“I heard you come upstairs alone, Mill dear,” Judge Thornton said, smiling like a shamefaced schoolboy. “Don’t tell your mother or Dick, will you, for we had better break it to them by degrees? But I sent a check today for two thousand dollars to the Red Cross Fund to be used in this war relief business, my dear. I had to do it, it was on my conscience. I know your mother and brother won’t like it; they have been scolding for a new motor car and I’ve said I couldn’t afford one. Really four persons ought to be able to get on with two automobiles, when a good many thousands are going without bread. We’ll stand together, won’t we, even if my little girl has to give up one of her debutante parties?”
Already Mildred’s arms were about her father’s neck so that he found it difficult to talk, for that and other reasons.
“I am so glad, so glad,” she kept whispering. “You know how tiresome Dick and mother feel I am because I don’t think we ought to keep on playing and dancing and frivoling, when this horrible war is going on and people are being wounded and killed every minute. If you only guessed how I wanted to use the little knowledge and strength I have to help.”
But the Judge now shook his head decisively and moved away.
“Nonsense, child, you are too young; such an idea is not to be thought of. We ought never to have let you attend those hospital classes, or at least I should not have allowed it. Goodness knows, your mother fought the idea bitterly enough! But remember, you promised her that you would give the same time to society that you have given to your nursing, and that is three years. You can’t go back on your word, and besides I won’t have you thinking so much about these horrors; you’ll be making yourself ill. War isn’t a girl’s business.” Certainly Judge Thornton was trying to be severe, but just beyond the door he turned back.
“I sent the check in your name, Mill dear, so you can feel you are doing a little something to help,” he added affectionately. “Good night.”
Afterwards, although tired (and it was quite two o’clock when she was finally in bed), Mildred Thornton found it almost impossible to sleep. At first she kept seeing a vision of herself as she appeared at the dance earlier in the evening. How stiff and solemn and out of place she had seemed, and how impossible it had been to make conversation with the young men her brother had brought forward and introduced to her! In the first place, they had not seemed like men at all, but like the fashionably dressed pictures in the magazine advertisements or the faultless figures adorning the windows in men’s furnishing stores.
Besides, they had only wished to talk of the latest steps in the new dances or the last musical comedy. And what a strange expression that young fellow’s face had worn, when she had asked him if he had ever thought of going over to help in the war! No wonder Dick had been so ashamed of her.
Then, having fallen asleep, Mildred began dreaming. Her father had been right, she must have been thinking more than she should about the war. Because in her dream she kept seeing regiment after regiment of soldiers marching across broad, green fields, with bands playing, flags flying and their faces shining in the sun. Finally they disappeared in a cloud of black smoke, and when this took place she had awakened unexpectedly.

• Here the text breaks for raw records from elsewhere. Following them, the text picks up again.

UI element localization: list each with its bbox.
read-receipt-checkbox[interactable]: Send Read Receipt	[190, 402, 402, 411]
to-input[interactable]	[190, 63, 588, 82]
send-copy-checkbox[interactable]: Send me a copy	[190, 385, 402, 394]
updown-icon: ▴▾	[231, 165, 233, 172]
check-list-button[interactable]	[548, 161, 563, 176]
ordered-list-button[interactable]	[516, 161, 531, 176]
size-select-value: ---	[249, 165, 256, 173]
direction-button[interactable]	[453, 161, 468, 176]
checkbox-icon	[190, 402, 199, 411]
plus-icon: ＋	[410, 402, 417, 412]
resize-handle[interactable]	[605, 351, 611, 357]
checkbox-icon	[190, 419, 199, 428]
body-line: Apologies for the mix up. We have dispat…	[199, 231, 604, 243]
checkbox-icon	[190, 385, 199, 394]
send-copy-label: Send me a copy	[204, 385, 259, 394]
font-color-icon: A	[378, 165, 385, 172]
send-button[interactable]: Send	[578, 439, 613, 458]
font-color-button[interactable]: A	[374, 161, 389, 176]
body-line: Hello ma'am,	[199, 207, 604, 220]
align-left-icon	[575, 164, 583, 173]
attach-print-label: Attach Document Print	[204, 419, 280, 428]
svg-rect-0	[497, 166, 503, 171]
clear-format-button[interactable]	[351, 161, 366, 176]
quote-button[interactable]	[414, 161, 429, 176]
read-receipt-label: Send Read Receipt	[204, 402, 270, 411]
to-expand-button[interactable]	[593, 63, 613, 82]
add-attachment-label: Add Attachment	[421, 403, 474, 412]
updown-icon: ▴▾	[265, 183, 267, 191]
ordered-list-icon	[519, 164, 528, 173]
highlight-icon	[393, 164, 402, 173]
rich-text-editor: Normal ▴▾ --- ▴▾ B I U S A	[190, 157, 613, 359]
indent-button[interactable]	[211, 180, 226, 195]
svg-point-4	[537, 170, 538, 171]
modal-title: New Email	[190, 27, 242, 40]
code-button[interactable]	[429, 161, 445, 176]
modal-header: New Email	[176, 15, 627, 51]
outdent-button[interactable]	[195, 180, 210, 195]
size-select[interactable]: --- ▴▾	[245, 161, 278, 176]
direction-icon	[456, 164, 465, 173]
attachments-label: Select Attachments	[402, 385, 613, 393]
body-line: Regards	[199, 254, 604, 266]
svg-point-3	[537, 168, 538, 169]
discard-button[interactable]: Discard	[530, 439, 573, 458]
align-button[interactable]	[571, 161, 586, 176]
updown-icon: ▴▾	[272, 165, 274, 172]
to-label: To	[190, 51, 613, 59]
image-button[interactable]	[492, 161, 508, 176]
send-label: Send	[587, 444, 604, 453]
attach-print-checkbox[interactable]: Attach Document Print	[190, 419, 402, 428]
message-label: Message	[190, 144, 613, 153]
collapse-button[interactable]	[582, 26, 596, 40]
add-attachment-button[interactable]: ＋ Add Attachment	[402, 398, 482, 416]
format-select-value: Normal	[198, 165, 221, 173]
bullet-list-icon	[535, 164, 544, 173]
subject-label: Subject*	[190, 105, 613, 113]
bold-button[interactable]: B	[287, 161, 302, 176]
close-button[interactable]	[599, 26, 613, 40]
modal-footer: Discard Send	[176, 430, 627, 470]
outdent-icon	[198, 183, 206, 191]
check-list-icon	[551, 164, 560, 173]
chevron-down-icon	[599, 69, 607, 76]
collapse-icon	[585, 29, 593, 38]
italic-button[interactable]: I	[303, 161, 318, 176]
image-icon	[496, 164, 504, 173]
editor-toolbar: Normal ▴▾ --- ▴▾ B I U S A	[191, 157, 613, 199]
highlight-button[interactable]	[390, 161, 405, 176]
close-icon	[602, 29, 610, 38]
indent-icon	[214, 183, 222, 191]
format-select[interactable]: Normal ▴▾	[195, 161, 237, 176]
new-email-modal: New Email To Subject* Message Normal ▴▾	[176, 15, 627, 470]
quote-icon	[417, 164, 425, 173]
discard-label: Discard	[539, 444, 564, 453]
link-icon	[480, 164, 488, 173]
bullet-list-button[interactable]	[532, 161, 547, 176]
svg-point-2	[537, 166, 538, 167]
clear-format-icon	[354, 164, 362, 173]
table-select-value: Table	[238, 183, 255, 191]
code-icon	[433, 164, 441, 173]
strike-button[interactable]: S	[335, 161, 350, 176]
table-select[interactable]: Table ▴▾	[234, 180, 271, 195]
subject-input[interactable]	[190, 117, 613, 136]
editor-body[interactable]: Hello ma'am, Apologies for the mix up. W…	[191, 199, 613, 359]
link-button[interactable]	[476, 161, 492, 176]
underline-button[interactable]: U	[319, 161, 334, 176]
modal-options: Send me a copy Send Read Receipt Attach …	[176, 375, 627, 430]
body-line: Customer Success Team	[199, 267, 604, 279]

Sitting up in bed with her long flaxen braids hanging over either shoulder, Mildred wondered what had aroused her at this strange hour? Then she remembered that it was the loud, clear ringing of their front door bell. Moreover, she had since become conscious of other noises in the house. Her brother had rushed out of his room and was calling to the man servant who had turned on the lights down in the front hall.